:: EXERCISE MATERIALS ::

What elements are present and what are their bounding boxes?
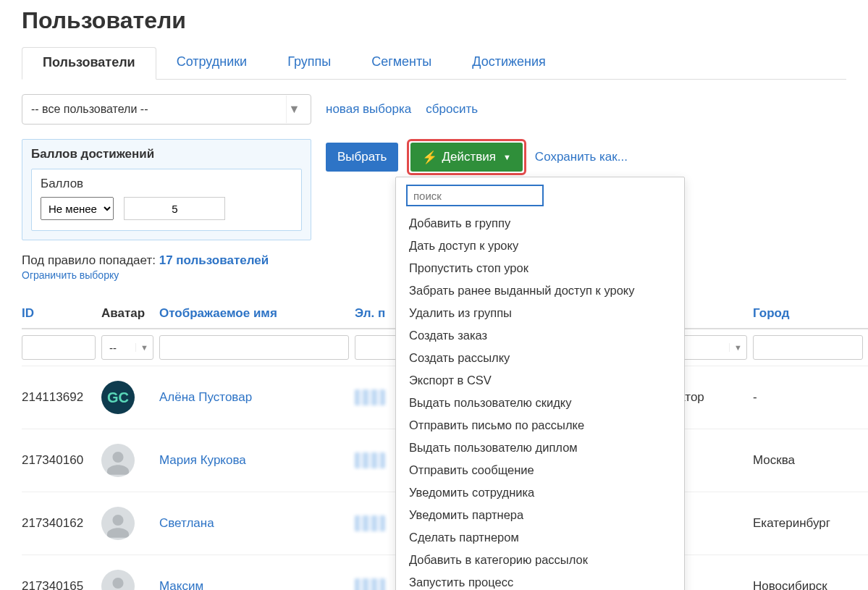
cell-avatar: GC — [101, 366, 159, 429]
filter-avatar-select[interactable]: -- ▼ — [101, 335, 153, 360]
achievement-panel-title: Баллов достижений — [31, 147, 302, 161]
tab-4[interactable]: Достижения — [452, 47, 566, 79]
cell-id: 217340165 — [22, 555, 101, 591]
cell-name: Светлана — [159, 492, 355, 555]
page-title: Пользователи — [22, 7, 846, 34]
user-name-link[interactable]: Мария Куркова — [159, 453, 246, 467]
avatar — [101, 507, 135, 540]
cell-name: Максим — [159, 555, 355, 591]
redacted-email — [355, 578, 385, 590]
user-name-link[interactable]: Светлана — [159, 516, 214, 530]
filter-city-input[interactable] — [753, 335, 863, 360]
actions-dropdown-item[interactable]: Создать заказ — [396, 324, 684, 347]
col-id[interactable]: ID — [22, 299, 101, 329]
avatar: GC — [101, 381, 135, 414]
avatar — [101, 444, 135, 477]
chevron-down-icon: ▼ — [286, 96, 302, 123]
actions-dropdown-item[interactable]: Выдать пользователю диплом — [396, 437, 684, 459]
achievement-field-label: Баллов — [41, 177, 292, 191]
new-selection-link[interactable]: новая выборка — [326, 102, 411, 117]
actions-dropdown-item[interactable]: Экспорт в CSV — [396, 369, 684, 392]
cell-city: Новосибирск — [753, 555, 868, 591]
actions-dropdown-item[interactable]: Добавить в категорию рассылок — [396, 549, 684, 571]
tabs: ПользователиСотрудникиГруппыСегментыДост… — [22, 47, 846, 80]
chevron-down-icon: ▼ — [135, 343, 148, 352]
actions-dropdown-item[interactable]: Уведомить партнера — [396, 504, 684, 526]
actions-dropdown-item[interactable]: Забрать ранее выданный доступ к уроку — [396, 279, 684, 302]
col-city[interactable]: Город — [753, 299, 868, 329]
actions-dropdown-item[interactable]: Запустить процесс — [396, 571, 684, 590]
redacted-email — [355, 515, 385, 531]
avatar — [101, 570, 135, 590]
cell-city: Москва — [753, 429, 868, 492]
cell-avatar — [101, 555, 159, 591]
achievement-operator-select[interactable]: Не менее — [41, 197, 114, 220]
actions-dropdown-item[interactable]: Создать рассылку — [396, 347, 684, 369]
tab-0[interactable]: Пользователи — [22, 47, 156, 80]
col-avatar: Аватар — [101, 299, 159, 329]
cell-id: 217340162 — [22, 492, 101, 555]
actions-dropdown-item[interactable]: Уведомить сотрудника — [396, 481, 684, 504]
redacted-email — [355, 452, 385, 468]
tab-2[interactable]: Группы — [267, 47, 351, 79]
redacted-email — [355, 389, 385, 405]
match-count-link[interactable]: 17 пользователей — [159, 253, 269, 267]
chevron-down-icon: ▼ — [729, 343, 742, 352]
actions-dropdown-item[interactable]: Выдать пользователю скидку — [396, 392, 684, 414]
user-name-link[interactable]: Алёна Пустовар — [159, 390, 252, 404]
cell-name: Алёна Пустовар — [159, 366, 355, 429]
achievement-value-input[interactable] — [124, 197, 225, 220]
chevron-down-icon: ▼ — [503, 153, 511, 161]
all-users-select-text: -- все пользователи -- — [31, 103, 148, 116]
cell-city: Екатеринбург — [753, 492, 868, 555]
save-as-link[interactable]: Сохранить как... — [535, 150, 628, 164]
cell-avatar — [101, 429, 159, 492]
actions-dropdown-item[interactable]: Дать доступ к уроку — [396, 235, 684, 257]
cell-id: 214113692 — [22, 366, 101, 429]
cell-id: 217340160 — [22, 429, 101, 492]
achievement-filter-panel: Баллов достижений Баллов Не менее — [22, 139, 311, 240]
cell-name: Мария Куркова — [159, 429, 355, 492]
col-name[interactable]: Отображаемое имя — [159, 299, 355, 329]
actions-button-highlight: ⚡ Действия ▼ — [407, 139, 526, 175]
tab-1[interactable]: Сотрудники — [156, 47, 268, 79]
actions-dropdown-item[interactable]: Отправить сообщение — [396, 459, 684, 481]
actions-search-input[interactable] — [406, 185, 544, 206]
filter-id-input[interactable] — [22, 335, 96, 360]
actions-dropdown-item[interactable]: Добавить в группу — [396, 212, 684, 235]
lightning-icon: ⚡ — [422, 150, 437, 165]
actions-dropdown-items: Добавить в группуДать доступ к урокуПроп… — [396, 212, 684, 590]
filter-name-input[interactable] — [159, 335, 349, 360]
reset-link[interactable]: сбросить — [426, 102, 478, 117]
actions-dropdown-item[interactable]: Удалить из группы — [396, 302, 684, 324]
cell-avatar — [101, 492, 159, 555]
all-users-select[interactable]: -- все пользователи -- ▼ — [22, 94, 311, 125]
cell-city: - — [753, 366, 868, 429]
select-button[interactable]: Выбрать — [326, 143, 398, 172]
actions-dropdown: Добавить в группуДать доступ к урокуПроп… — [395, 177, 685, 590]
actions-button[interactable]: ⚡ Действия ▼ — [410, 143, 522, 172]
actions-dropdown-item[interactable]: Пропустить стоп урок — [396, 257, 684, 279]
actions-dropdown-item[interactable]: Сделать партнером — [396, 526, 684, 549]
actions-dropdown-item[interactable]: Отправить письмо по рассылке — [396, 414, 684, 437]
tab-3[interactable]: Сегменты — [351, 47, 452, 79]
user-name-link[interactable]: Максим — [159, 579, 203, 590]
limit-selection-link[interactable]: Ограничить выборку — [22, 269, 119, 281]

:: REQUIREMENT ::
The word "Максим" may appear in several lines of the data; copy every line where it does.

:: WRITTEN ANSWER ::
cell-name: Максим — [159, 555, 355, 591]
user-name-link[interactable]: Максим — [159, 579, 203, 590]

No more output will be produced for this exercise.